When the Soviet Empire imploded in the late 90's, I puzzled over what sort of paradigm we would create to fill the power vacuum.
The Manichean dichotomies of Light and Dark, Good and Evil, were the poles between which we measured our policies through the latter half of the twentieth century.
There was a kind of familiar comfort in the Cold War policy of containment; it almost seemed a shame to bid it farewell. The failed realization of Karl Marx's theory of economics as it played out under the heavy-fisted hegemony of Soviet imperialism was a clear and stalwart enemy of western democracy; how, and why would we wish to replace it?
On September 11, 2001, I began to get my answer.
The horrific sneak attack by a band of Muslim fanatics on the World Trade Center, and the resultant deaths of nearly 3,000 innocents, was a stark harbinger of things to come.
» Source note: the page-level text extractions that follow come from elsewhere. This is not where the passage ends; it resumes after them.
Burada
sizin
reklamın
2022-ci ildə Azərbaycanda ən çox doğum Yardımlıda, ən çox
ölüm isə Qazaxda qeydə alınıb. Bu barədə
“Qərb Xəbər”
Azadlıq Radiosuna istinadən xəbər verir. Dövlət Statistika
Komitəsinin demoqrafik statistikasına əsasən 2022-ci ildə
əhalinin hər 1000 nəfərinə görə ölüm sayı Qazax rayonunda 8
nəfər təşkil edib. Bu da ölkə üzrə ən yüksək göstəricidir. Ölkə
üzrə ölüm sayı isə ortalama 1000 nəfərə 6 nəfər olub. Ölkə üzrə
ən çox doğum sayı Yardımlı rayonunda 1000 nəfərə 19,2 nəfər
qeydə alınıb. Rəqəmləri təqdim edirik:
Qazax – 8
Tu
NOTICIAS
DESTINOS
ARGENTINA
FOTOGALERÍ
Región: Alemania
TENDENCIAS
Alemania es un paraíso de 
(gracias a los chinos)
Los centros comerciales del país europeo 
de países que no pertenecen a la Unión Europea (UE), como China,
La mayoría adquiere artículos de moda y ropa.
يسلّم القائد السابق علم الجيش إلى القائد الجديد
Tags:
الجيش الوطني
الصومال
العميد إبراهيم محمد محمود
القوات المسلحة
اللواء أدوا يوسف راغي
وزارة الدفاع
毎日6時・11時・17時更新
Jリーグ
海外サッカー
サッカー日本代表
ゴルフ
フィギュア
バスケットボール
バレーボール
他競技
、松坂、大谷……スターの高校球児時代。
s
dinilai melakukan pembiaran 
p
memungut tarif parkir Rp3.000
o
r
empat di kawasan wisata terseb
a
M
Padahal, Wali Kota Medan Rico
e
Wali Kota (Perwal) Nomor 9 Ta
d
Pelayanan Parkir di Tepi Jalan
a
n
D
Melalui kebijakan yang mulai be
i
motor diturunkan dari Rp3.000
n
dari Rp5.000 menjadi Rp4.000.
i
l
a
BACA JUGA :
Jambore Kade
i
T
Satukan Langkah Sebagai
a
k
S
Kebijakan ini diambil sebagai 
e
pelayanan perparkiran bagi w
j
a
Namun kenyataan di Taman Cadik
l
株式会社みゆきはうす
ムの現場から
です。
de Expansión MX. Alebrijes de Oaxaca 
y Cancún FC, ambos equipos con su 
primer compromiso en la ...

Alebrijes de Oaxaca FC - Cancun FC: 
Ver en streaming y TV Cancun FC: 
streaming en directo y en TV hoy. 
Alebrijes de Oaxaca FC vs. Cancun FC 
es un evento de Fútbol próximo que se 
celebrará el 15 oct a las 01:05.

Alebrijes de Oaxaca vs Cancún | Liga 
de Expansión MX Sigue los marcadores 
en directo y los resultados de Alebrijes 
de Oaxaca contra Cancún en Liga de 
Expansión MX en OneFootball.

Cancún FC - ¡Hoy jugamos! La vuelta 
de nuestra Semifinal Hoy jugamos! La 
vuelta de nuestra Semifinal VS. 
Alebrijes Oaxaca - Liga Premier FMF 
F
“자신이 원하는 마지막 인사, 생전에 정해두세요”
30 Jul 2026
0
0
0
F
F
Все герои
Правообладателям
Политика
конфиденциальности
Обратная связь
Marx and Lenin's secular religion, only recently interred, started to attain the status of a fond memory, in sharp contrast to the seemingly intractable divisions between the democratic West and the autocratic Middle East.
Whatever the putative reasons for the United States' invasion of Iraq, and our de facto involvement in the region, the results were ominously reminiscent of the Crusades.
Capitalism, and its handmaiden, democracy, trumped communism. Can they prevail over, or reach an accommodation with the Arab world?